Action Type	Description
Email / SMS / Push / Voice	Direct notifications to individuals
Webhook	HTTP POST to any endpoint (custom automation, ticketing systems)
Azure Function	Trigger a serverless function for custom logic
Logic App	Trigger a workflow for complex multi-step automation
Automation Runbook	Run a PowerShell or Python runbook in Azure Automation
ITSM connector	Create incidents in ServiceNow or other ITSM tools
Event Hub	Stream alert data to a downstream processor

A single alert rule can reference up to five action groups. A subscription can contain up to 1,000 action groups.

Azure Monitor Workbooks

Workbooks are interactive, parameterised reports that combine KQL queries, metric charts, text documentation, and user input controls into a single shareable document. They are the appropriate tool for recurring operational reports, capacity planning dashboards, compliance documentation, and troubleshooting playbooks.

Microsoft provides a library of workbook templates covering common scenarios — VM performance analysis, failure investigation, network traffic analysis, security posture review. Teams can create custom workbooks and share them within an organisation. Parameters allow workbooks to be scoped dynamically: a time range picker, a subscription selector, or a resource group filter can change the data displayed across all queries in the workbook simultaneously.

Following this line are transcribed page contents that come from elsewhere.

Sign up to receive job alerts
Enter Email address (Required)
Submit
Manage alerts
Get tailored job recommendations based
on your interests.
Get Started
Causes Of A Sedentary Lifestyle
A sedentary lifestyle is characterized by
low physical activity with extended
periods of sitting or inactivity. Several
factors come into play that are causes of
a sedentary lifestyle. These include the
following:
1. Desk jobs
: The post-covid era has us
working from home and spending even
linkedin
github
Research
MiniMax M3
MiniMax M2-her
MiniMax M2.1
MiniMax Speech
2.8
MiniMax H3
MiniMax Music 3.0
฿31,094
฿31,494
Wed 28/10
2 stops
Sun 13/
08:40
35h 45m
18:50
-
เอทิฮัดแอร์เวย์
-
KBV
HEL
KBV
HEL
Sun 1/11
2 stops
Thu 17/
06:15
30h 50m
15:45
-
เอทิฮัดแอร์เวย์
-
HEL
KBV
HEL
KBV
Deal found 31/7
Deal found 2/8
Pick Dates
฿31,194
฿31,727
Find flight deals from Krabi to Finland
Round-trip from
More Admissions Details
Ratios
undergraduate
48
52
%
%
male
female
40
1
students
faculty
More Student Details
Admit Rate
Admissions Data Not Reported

Workbooks are also the rendering engine behind Azure Monitor Insights — the curated monitoring experiences for VMs (VM Insights), containers (Container Insights), and networks (Network Insights) are all built on workbooks.

Monitor Insights

Azure Monitor provides several pre-built monitoring solutions called Insights, each tailored to a specific resource type:

VM Insights provides performance views (CPU, memory, disk, network over time) and a service map showing connections between VMs and processes. It requires the Azure Monitor Agent and the Dependency Agent installed on each VM.

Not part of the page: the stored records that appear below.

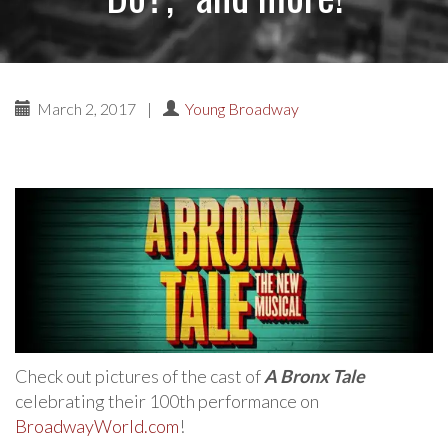
March 2, 2017
|
Young Broadway
Check out pictures of the cast of
A Bronx Tale
celebrating their 100th performance on
BroadwayWorld.com
!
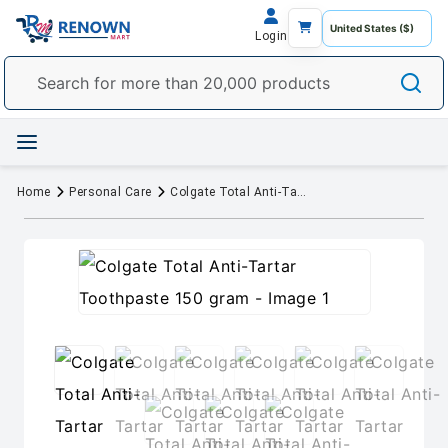
Login
Home
Personal Care
Colgate Total Anti-Tartar Toothpaste 150 gram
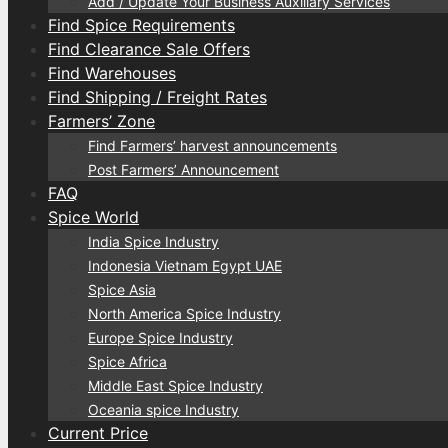
Add / Update Your Business Auxiliary Services
Find Spice Requirements
Find Clearance Sale Offers
Find Warehouses
Find Shipping / Freight Rates
Farmers’ Zone
Find Farmers’ harvest announcements
Post Farmers’ Announcement
FAQ
Spice World
India Spice Industry
Indonesia Vietnam Egypt UAE
Spice Asia
North America Spice Industry
Europe Spice Industry
Spice Africa
Middle East Spice Industry
Oceania spice Industry
Current Price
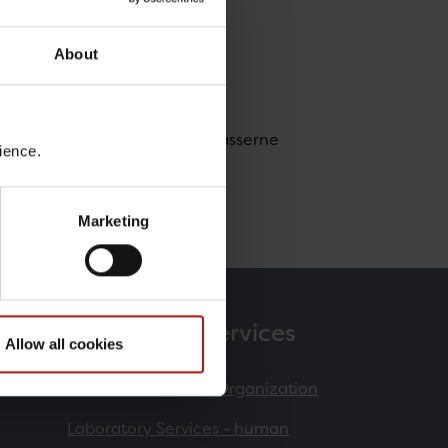
About
nment Animal Facility / Dyrepasserne
ience.
Marketing
Products & Services
Allow all cookies
Contract Research Organization
Laboratory Services - human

Container Insights monitors Azure Kubernetes Service clusters, collecting container logs (stdout/stderr), performance metrics per node and pod, and Kubernetes events. Data flows into the ContainerLog, KubePodInventory, and InsightsMetrics tables.

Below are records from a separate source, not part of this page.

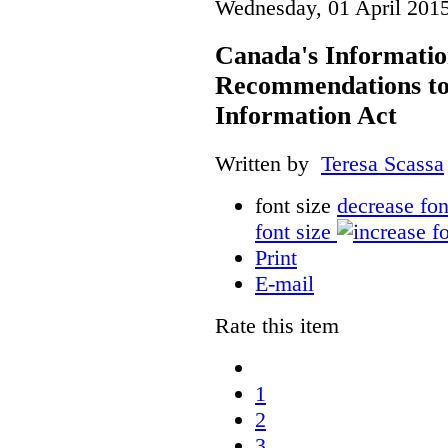
Wednesday, 01 April 201
Canada's Informati
Recommendations to
Information Act
Written by
Teresa Scassa
font size
decrease fon
font size
Print
E-mail
Rate this item
1
2
3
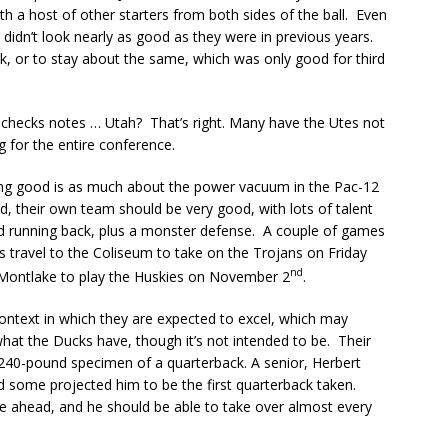
 a host of other starters from both sides of the ball. Even
 didn’t look nearly as good as they were in previous years.
k, or to stay about the same, which was only good for third
… checks notes … Utah? That’s right. Many have the Utes not
g for the entire conference.
eing good is as much about the power vacuum in the Pac-12
d, their own team should be very good, with lots of talent
and running back, plus a monster defense. A couple of games
es travel to the Coliseum to take on the Trojans on Friday
nd
o Montlake to play the Huskies on November 2
.
context in which they are expected to excel, which may
hat the Ducks have, though it’s not intended to be. Their
ly 240-pound specimen of a quarterback. A senior, Herbert
nd some projected him to be the first quarterback taken.
ure ahead, and he should be able to take over almost every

Network Insights provides a unified view of all Azure networking resources — integrating Network Watcher diagnostics, NSG flow logs, and Traffic Analytics into a single experience within the Azure Monitor portal.

Summary

Azure Monitor provides the observability foundation for Azure environments by unifying metric collection and log aggregation into a single platform. The separation between the Metrics store (fast, 93-day retention, near-real-time) and Log Analytics workspaces (flexible, KQL-queryable, configurable retention) is the key architectural distinction to understand. Diagnostic settings bridge the gap between Azure resources and the workspace. Alerts and action groups translate raw telemetry into operational responses, while workbooks turn repeated investigations into documented, repeatable processes. Together, these components give administrators and engineers the visibility required to operate Azure infrastructure confidently at scale.